NONAME: Es gibt also fuer uns momentan keine Alternative zur 
suedpolaren Position? 

Magenta: Die Neo-Futuristen, die den Krieg als groesztes 
gesellschaftliches Spektakel verklaerten, diese ganze Aesthetik des 
Schocks, der Glaube an eine Ethik der Kommunikation im Orga, das alles 
muss mit einem historischen Zugang zum Problem gespiegelt werden. 
Psychologische Erklaerungen, dass es soetwas wie das 
Aufmerksamkeits-Defizit-Syndrom gibt, die Ideen von Professoren zum 
Aufmerksamkeitsterror aendern zunaechst nichts daran, dass die Monster 
von uns technisiert wurden. Alle C-Waffen wurden von suedpolichen 
Maechten geliefert. Wie in VR. Der CIA schenkt einer befreundeten Macht 
eine Atombombe, die wird von Nazi-Terroisten gestohlen, um sie waehrend 
des Superbowl zu zuenden, was in der Kalkulation der Nazis zu einem 
3. Weltkrieg mit Gegner Russland fuehren soll. Amerika glaubt 
tatsaechlich an eine Provokation seitens der Russen und fuehrt einen 
atomaren Vergeltungsschlag gegen Russland durch, die gegnerische 
Seite glaubt ebenfalls an eine Provokation. Doch der gleiche 
Geheimdienst klaert den Fall via Internet Relay Chat in letzter Sekunde 
auf, der russische Praesident gibt daraufhin nach und keinen Befehl zum 
Rueckschlag, die Terroristen werden liquidiert. 

NONAME: Was schlagen Sie also vor nach dieser Tragoedie? 

Magenta: Es geht mir um anormale Wesen, um Typen, die ihren Job tun ... 

NONAME: ... die Verrueckten ... 

Magenta: ... dies sind die Subjekte, die den Diskurs nach vorne 
bringen, die den Konsensus hinterfragen helfen. Ich nenne das 
Consumerism, eine aufgeklaerte Form des Konsums. J.O. de la Mettrie 
stellt in seinem Werk _L'homme machine_ von 1748 die These auf, dass 
der Mensch als ein Exemplum hochorganisierter Materie ausschlieszlich 
mechanischen Gesetzen gehorche. Die darauf aufbauende Ethik der 
Im-Materialisten sieht alle Handlungen des Menschen, auch die 
moralischen, als medial, physiologisch, psychisch bedingt an, da auch 
der Geist bzw. die Seele oder das Denken systemisch gebundene 
Lebensvorgaenge, aber intersubjektiv erklaerte seien. Man nimmt 
sozusagen eine Art Diskurs-System an.
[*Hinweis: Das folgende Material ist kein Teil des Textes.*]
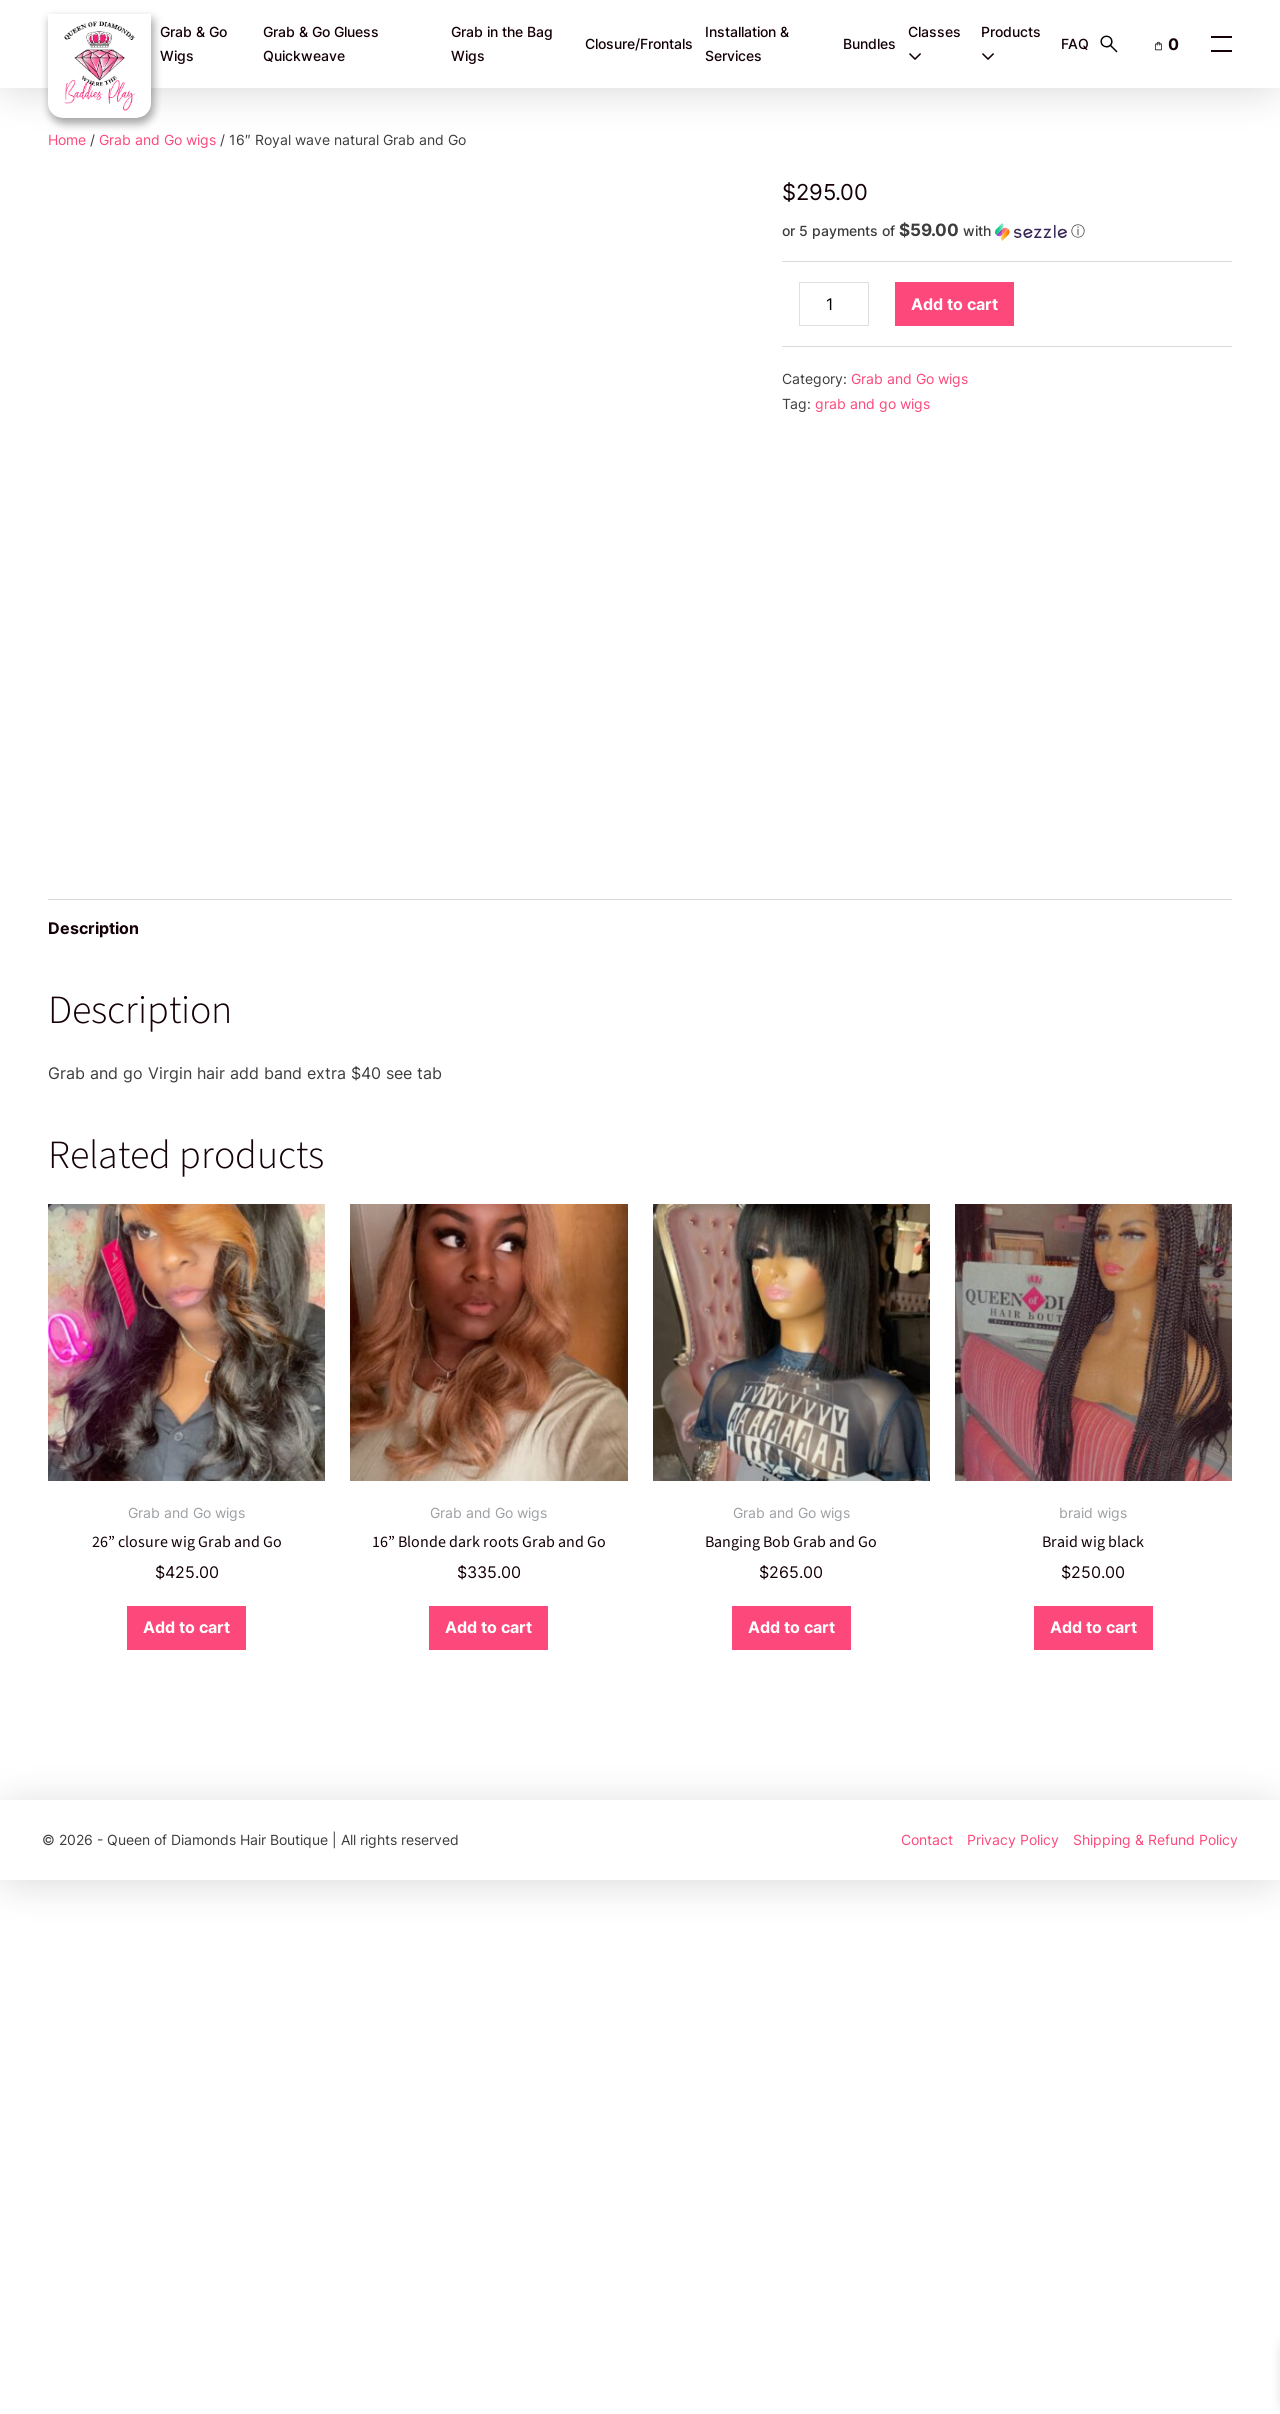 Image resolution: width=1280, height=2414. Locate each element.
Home (67, 139)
In der marxistischen Ethik 
verlagert sich der Schwerpunkt von der menschlichen Natur auf die 
oekonomische Basis als die materielle Grundlage aller Handlungsnormen. 
Der Ansatz der Marx'schen Ethik basiert auf der Einsicht, dass das 
gesellschaftliche Bewusztsein und damit auch die gesellschaftliche 
Moral durch die Produktionsverhaeltnisse entscheident mitbestimmt sind. 
Wenn jetzt mein Marktwert als Star nach der Katastrophe um 6 auf 
10 Millionen Euro gestiegen ist, und ich ein Vorbild bin, dann spende 
ich den Ofern 1 Million. Ich meine, ich mache ScienceFiction, alles 
was ich sagen kann ist, holt euch einen guten Algorithmus, macht 
das Coding, schickt es durch den Assembler, debuggt das Ganze, und 
dann die Frage: OK? Wenn die antwort "Ja"  lautet, dann kommt was 
dabei heraus, wenn nicht: zurueck zum Anfang. Sie haben eine Sprache 
fuer mich entwickelt, die kollektiv ist und die von der Global 
Society verstanden wird. 

NONAME: Die Grundfunktionen von "The Koding" sind Rewriting, 
Interaktivitaet, Hyperconnectivity. Woher stammen die Ideen dafuer? 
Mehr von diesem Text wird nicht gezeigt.